*** Opening of Excerpted data ***

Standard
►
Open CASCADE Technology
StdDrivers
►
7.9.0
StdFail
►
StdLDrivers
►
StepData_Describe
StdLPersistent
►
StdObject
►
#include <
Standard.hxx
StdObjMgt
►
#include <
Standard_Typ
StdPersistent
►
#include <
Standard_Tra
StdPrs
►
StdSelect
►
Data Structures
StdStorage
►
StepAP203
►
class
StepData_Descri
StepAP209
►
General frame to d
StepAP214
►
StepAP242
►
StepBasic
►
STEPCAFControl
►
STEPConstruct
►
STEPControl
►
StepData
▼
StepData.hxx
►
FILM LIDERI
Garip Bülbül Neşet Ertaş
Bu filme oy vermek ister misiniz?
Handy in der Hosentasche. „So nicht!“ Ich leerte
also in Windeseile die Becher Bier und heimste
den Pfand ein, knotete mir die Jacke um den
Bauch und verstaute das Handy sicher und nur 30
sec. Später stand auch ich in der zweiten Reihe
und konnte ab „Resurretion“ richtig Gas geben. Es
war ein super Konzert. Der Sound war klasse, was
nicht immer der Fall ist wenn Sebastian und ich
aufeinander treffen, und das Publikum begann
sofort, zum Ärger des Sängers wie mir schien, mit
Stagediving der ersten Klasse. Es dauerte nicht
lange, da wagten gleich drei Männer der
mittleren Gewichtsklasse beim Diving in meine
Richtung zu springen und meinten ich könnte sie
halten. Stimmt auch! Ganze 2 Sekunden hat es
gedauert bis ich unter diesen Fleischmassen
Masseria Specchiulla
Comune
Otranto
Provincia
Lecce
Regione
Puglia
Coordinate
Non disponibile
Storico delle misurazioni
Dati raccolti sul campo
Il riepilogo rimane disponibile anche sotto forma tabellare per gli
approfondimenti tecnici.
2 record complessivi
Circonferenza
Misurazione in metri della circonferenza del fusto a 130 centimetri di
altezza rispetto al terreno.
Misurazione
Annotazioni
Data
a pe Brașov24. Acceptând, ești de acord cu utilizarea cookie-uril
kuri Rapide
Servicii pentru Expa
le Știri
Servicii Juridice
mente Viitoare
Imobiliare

*** Close of Excerpted data ***
*** Opening of Excerpted data ***

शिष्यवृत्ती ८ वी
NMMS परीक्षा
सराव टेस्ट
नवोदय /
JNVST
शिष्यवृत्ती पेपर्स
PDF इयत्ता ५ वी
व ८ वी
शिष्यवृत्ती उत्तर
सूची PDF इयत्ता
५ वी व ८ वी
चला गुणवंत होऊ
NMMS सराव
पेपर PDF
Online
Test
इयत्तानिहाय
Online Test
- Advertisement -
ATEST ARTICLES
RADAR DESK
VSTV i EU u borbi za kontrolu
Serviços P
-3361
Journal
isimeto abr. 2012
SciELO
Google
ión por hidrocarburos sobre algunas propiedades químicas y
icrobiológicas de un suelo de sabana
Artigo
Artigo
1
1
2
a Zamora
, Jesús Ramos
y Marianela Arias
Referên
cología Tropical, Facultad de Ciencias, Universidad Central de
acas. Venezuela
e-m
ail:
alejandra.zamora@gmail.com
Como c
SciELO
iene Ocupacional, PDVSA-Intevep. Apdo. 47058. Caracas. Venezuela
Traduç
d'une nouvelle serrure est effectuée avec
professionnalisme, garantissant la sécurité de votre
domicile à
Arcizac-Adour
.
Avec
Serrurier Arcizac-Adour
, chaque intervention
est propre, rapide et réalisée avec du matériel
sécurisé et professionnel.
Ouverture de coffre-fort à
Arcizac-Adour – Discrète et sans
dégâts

*** Close of Excerpted data ***
*** Opening of Excerpted data ***

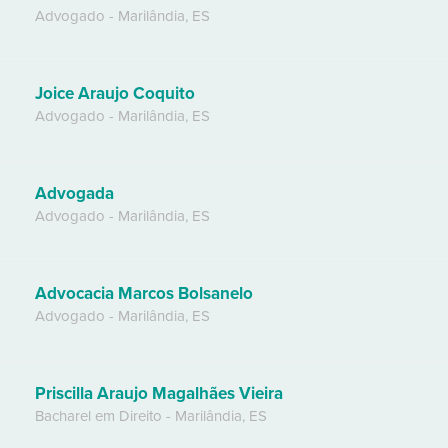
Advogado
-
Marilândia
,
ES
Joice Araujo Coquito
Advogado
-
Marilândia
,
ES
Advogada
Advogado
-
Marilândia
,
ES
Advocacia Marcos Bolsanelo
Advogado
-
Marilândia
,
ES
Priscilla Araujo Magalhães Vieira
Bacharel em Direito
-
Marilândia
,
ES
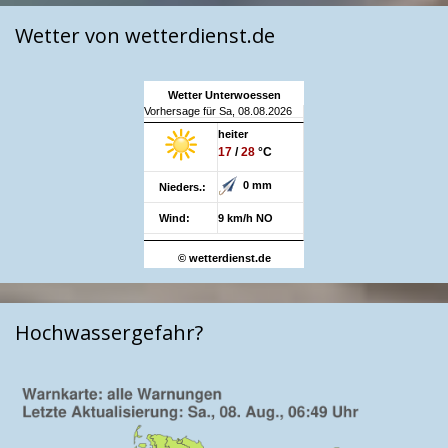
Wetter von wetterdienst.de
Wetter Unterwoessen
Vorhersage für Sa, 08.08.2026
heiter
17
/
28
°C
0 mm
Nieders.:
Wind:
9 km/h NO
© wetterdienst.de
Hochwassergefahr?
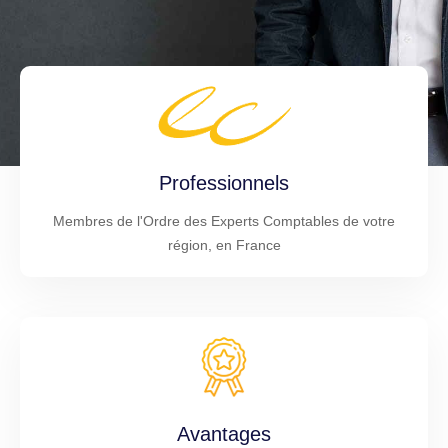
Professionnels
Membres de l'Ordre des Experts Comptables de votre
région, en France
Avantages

*** Close of Excerpted data ***

> **Task item**
In the data above, how many lines contain the word "Misurazione"? Only the number is wanted.

> **Reply**
2